§ **PROBLEM DETAILS**
Look through the records and copy each line with the string "CORPORATION" in it.

### PROVIDED DATA ###

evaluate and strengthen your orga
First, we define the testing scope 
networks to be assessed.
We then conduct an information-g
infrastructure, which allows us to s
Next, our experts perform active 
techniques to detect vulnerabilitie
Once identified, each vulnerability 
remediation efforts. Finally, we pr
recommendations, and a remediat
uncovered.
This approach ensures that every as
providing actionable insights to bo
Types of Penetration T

###
### PROVIDED DATA ###

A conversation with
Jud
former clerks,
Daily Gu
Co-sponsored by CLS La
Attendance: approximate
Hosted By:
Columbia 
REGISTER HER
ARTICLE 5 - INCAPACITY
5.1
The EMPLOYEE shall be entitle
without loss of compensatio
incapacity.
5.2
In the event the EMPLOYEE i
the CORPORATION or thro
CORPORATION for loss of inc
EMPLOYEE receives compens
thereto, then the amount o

###

§ **RESPONSE FOR THIS EXERCISE**
the CORPORATION or thro
CORPORATION for loss of inc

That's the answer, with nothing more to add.